--- EXTRACTED DATA Enclosed Below ---
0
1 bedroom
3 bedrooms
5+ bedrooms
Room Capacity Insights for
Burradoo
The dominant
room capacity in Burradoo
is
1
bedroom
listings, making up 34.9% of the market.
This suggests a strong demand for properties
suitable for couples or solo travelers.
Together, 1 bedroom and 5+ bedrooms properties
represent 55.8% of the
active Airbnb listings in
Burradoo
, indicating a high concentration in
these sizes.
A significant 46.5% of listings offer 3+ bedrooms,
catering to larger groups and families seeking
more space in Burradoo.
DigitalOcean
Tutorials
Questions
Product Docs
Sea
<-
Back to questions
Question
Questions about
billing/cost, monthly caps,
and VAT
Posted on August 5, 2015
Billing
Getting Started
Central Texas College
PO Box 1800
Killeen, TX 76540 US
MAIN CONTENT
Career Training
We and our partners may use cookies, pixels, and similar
--- End of Enclosed EXTRACTED DATA ---
--- EXTRACTED DATA Enclosed Below ---
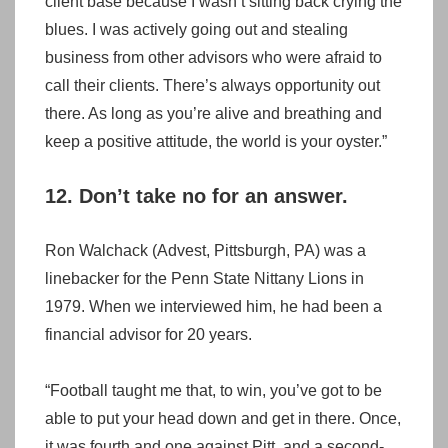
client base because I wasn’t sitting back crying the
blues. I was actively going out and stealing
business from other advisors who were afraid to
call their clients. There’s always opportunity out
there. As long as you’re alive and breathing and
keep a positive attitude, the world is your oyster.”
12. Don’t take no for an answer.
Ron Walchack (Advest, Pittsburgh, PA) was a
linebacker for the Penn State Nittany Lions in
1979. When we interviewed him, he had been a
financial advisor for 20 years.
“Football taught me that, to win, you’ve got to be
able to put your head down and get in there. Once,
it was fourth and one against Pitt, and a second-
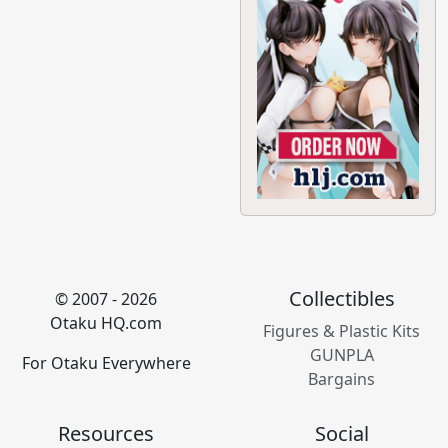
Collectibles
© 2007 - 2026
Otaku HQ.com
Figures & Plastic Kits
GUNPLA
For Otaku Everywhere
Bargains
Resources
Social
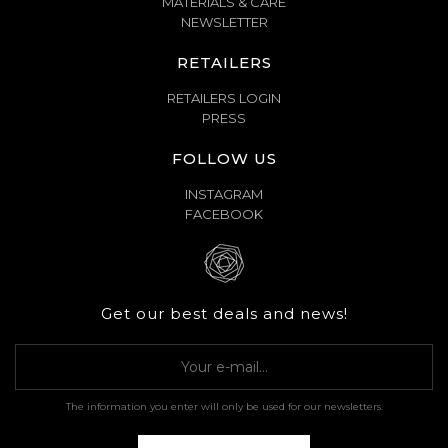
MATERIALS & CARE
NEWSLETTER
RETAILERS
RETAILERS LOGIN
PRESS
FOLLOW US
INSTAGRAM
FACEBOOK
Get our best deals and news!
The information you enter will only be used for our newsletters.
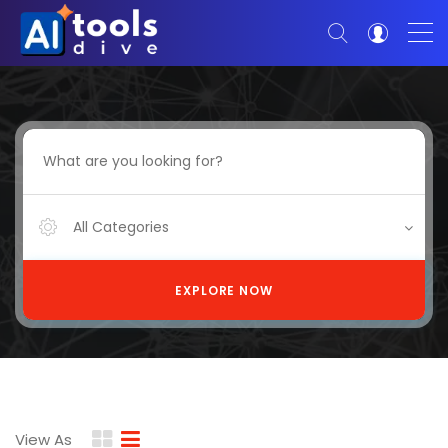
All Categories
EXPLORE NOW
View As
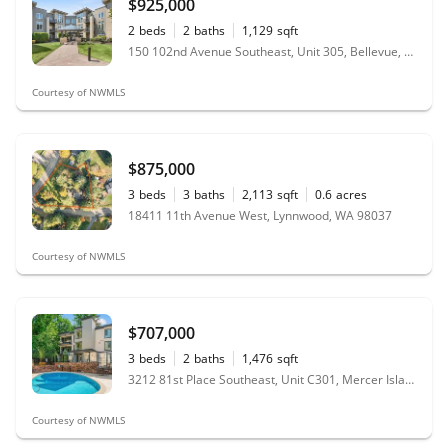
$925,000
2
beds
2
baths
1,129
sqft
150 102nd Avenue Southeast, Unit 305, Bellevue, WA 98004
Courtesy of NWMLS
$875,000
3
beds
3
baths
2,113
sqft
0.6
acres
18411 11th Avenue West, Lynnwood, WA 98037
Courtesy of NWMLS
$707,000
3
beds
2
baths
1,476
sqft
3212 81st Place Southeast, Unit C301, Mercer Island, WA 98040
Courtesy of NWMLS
--- End of Enclosed EXTRACTED DATA ---
# [EXERCISE PROMPT]
Only the count is needed: the number of lines in the data that include the word "bedrooms".

# [WRITTEN ANSWER]
4